**Task objective:** Report the count of lines in the records below that hold the word "Agencia", omitting everything but the number.

[[ Records supplied open ]]

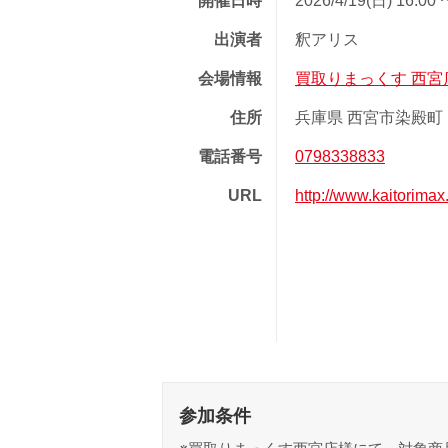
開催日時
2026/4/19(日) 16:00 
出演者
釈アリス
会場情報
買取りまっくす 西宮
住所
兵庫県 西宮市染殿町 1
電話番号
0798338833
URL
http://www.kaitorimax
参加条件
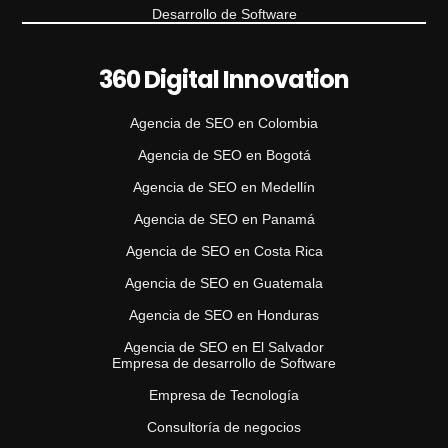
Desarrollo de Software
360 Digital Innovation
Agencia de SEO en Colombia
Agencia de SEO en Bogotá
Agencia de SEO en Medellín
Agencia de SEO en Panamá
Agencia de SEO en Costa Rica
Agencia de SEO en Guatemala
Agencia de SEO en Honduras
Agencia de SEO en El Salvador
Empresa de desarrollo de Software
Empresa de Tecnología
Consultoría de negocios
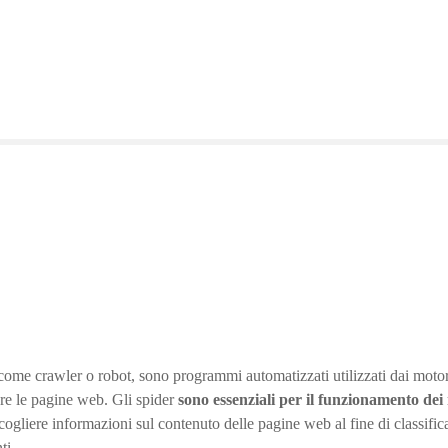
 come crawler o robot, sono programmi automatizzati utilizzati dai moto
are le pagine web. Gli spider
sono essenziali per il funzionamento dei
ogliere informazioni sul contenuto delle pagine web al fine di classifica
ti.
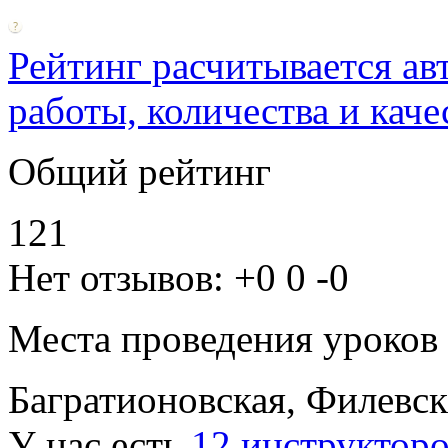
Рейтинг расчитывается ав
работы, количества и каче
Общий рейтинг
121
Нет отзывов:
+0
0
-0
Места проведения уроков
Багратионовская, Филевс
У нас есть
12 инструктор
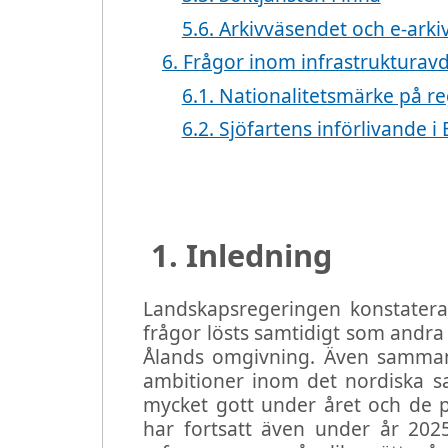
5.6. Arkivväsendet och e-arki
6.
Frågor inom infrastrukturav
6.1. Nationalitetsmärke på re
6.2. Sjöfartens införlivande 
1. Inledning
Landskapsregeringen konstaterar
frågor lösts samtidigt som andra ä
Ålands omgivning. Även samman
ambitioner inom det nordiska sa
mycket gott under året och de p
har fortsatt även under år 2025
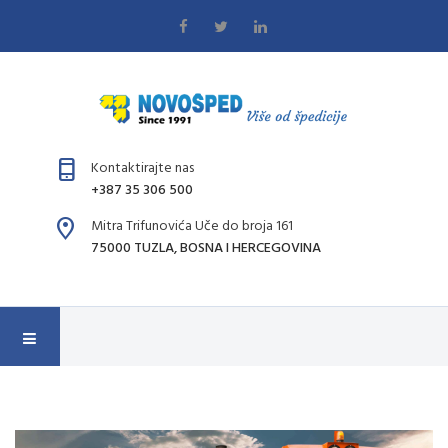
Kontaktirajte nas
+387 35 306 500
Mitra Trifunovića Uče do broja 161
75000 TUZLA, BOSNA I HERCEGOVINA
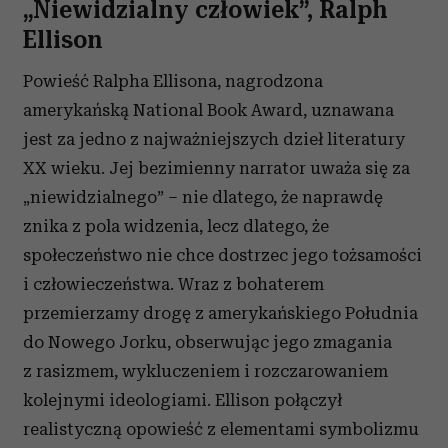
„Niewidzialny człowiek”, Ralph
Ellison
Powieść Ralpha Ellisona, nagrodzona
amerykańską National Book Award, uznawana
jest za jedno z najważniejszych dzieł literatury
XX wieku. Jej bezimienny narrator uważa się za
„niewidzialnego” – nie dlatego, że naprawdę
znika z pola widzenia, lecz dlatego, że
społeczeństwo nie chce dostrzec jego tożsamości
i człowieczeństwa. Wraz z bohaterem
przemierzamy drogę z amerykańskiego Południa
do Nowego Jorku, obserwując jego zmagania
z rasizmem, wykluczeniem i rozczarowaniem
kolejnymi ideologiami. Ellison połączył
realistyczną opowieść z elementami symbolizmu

[[ Records supplied closed ]]
[[ Records supplied open ]]

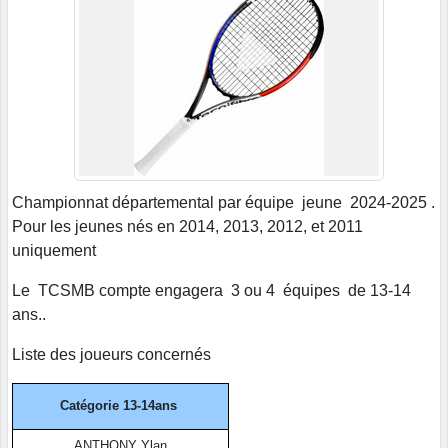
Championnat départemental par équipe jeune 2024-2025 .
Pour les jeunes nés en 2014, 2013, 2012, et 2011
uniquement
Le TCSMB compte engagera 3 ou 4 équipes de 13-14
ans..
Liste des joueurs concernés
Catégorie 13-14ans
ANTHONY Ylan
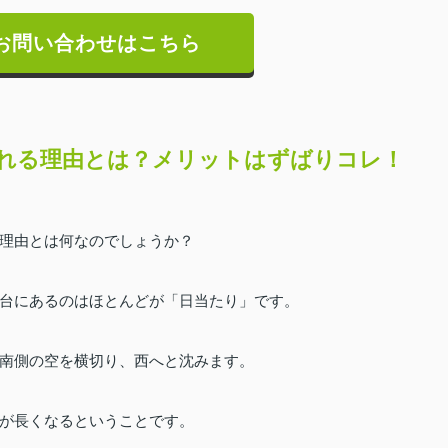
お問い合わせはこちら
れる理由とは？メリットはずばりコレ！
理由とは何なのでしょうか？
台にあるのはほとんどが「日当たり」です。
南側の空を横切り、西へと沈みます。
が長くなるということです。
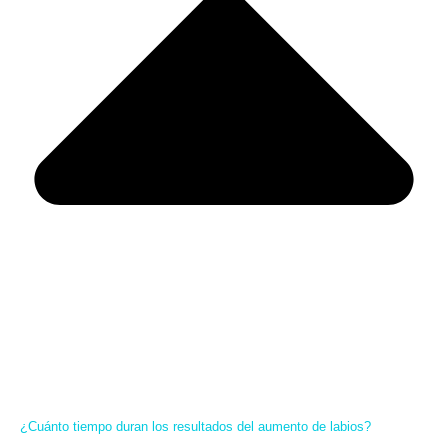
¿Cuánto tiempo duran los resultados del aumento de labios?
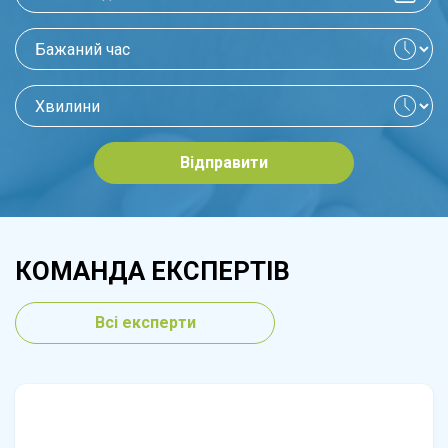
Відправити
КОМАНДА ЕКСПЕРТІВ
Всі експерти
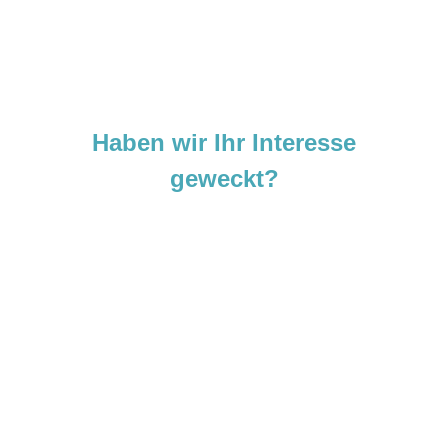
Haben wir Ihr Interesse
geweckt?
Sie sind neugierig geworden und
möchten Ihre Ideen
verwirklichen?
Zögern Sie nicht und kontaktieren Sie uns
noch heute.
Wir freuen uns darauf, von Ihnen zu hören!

[[ Records supplied closed ]]
[[ Records supplied open ]]

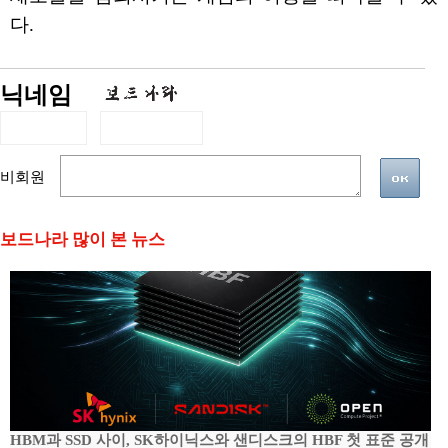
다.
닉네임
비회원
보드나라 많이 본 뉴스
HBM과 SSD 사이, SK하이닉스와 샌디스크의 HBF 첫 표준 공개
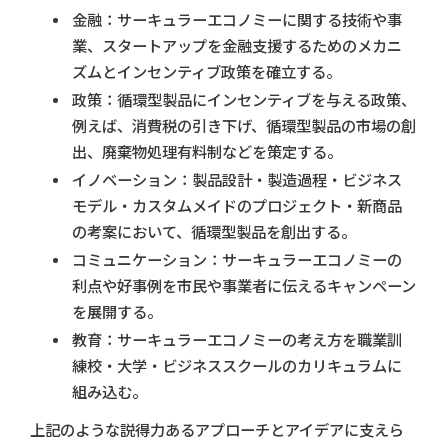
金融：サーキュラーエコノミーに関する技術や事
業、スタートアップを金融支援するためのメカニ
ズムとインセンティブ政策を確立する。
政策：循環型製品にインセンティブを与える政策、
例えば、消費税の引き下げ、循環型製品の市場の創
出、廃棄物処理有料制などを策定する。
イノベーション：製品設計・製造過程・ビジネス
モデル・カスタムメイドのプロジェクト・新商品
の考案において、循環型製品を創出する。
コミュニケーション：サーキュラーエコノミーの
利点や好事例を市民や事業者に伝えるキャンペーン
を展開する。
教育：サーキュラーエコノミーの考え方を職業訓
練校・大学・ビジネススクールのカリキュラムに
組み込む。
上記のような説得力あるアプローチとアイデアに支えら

[[ Records supplied closed ]]

**Expected output:** 8